Stored items

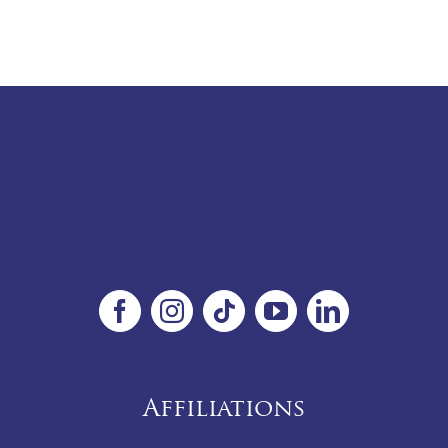
Affiliations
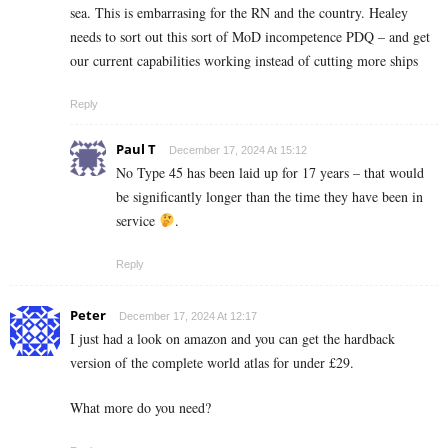
sea. This is embarrasing for the RN and the country. Healey
needs to sort out this sort of MoD incompetence PDQ – and get
our current capabilities working instead of cutting more ships
Reply
Paul T
December 17, 2024 At 15:12
No Type 45 has been laid up for 17 years – that would
be significantly longer than the time they have been in
service
.
Reply
Peter
December 17, 2024 At 12:17
I just had a look on amazon and you can get the hardback
version of the complete world atlas for under £29.
What more do you need?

* **TASK DETAILS**: The answer must be a single number: how many lines in the data above contain the string "more".

* **ANSWER SECTION**: 2